The brothers accused of staging the Boston Marathon bombings planned to detonate more explosives in Times Square as they were being hunted by police, New York City officials said Thursday.
New York police chief Ray Kelly said the pair intended to use a pressure-cooker bomb -- similar to the two that erupted at the marathon -- as well as five pipe bombs and improvised grenades they still had on hand as they drove around in a hijacked black Mercedes.
Dzhokhar Tsarnaev confessed the plan to Federal Bureau of Investigation agents in his hospital bed, Mayor Michael Bloomberg said, calling it a "horrific reminder that we remain targets for terrorists."
"Last night, we were informed by the FBI that the surviving attacker revealed that New York City was next on their list of targets," Bloomberg told reporters.
The pair -- accused of carrying out the April 15 attacks near the Boston Marathon finish line that killed three people and wounded 264 -- aimed to use their remaining explosives in Times Square, he added.
The 19-year-old and his elder brother Tamerlan Tsarnaev made a "spontaneous" decision to go to New York as they raced around the Boston suburbs in a car with at least six bombs, according to Kelly.
The night finished with a policeman killed and another gravely wounded. Tamerlan Tsarnaev, 26, was killed in one shootout with police while Dzhokhar, critically wounded, was found Friday hiding in a boat in a suburban backyard.

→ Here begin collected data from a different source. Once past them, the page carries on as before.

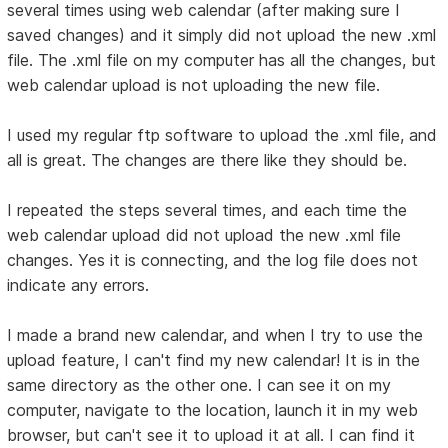
several times using web calendar (after making sure I
saved changes) and it simply did not upload the new .xml
file. The .xml file on my computer has all the changes, but
web calendar upload is not uploading the new file.
I used my regular ftp software to upload the .xml file, and
all is great. The changes are there like they should be.
I repeated the steps several times, and each time the
web calendar upload did not upload the new .xml file
changes. Yes it is connecting, and the log file does not
indicate any errors.
I made a brand new calendar, and when I try to use the
upload feature, I can't find my new calendar! It is in the
same directory as the other one. I can see it on my
computer, navigate to the location, launch it in my web
browser, but can't see it to upload it at all. I can find it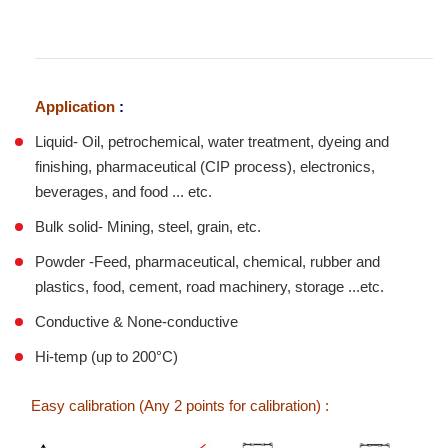
Application
:
Liquid- Oil, petrochemical, water treatment, dyeing and
finishing, pharmaceutical (CIP process), electronics,
beverages, and food ... etc.
Bulk solid- Mining, steel, grain, etc.
Powder -Feed, pharmaceutical, chemical, rubber and
plastics, food, cement, road machinery, storage ...etc.
Conductive & None-conductive
Hi-temp (up to 200°C)
Easy calibration (Any 2 points for calibration) :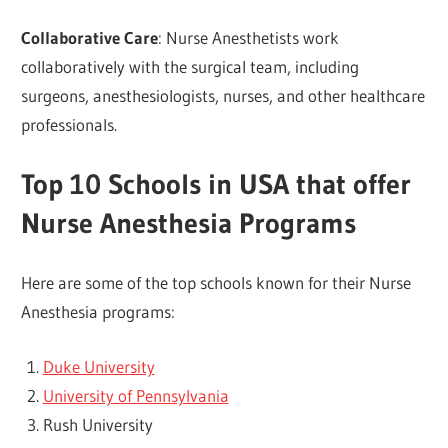
Collaborative Care
: Nurse Anesthetists work
collaboratively with the surgical team, including
surgeons, anesthesiologists, nurses, and other healthcare
professionals.
Top 10 Schools in USA that offer
Nurse Anesthesia Programs
Here are some of the top schools known for their Nurse
Anesthesia programs:
Duke University
University of Pennsylvania
Rush University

But the Republican chairman of the House Intelligence Committee disputed that claim, saying it was more likely the Tsarnaev brothers were planning another attack in Boston instead.
"It's not clear to me that they were actually going to set those devices off, even though they had them with them," Representative Mike Rogers told CNN.
"It's more plausible to me (that) they were going to do another event in the Boston area, and they were hiding out in New York City, (that) was their plan."
Rogers said that ever since the younger Tsarnaev, who is recovering from a bullet wound to his throat, was read his Miranda rights to consult a lawyer and to remain silent, he "has not continued to cooperate with the authorities."
And there are still other "persons of interest" who have yet to be interrogated in the case, Rogers added.
Kelly revealed on Wednesday that Dzhokhar Tsarnaev had told investigators that the pair planned to go to New York "to party."
However, "a subsequent questioning of Dzhokhar revealed that he and his brother decided spontaneously on Times Square as a target," Kelly said at the joint news conference with Bloomberg.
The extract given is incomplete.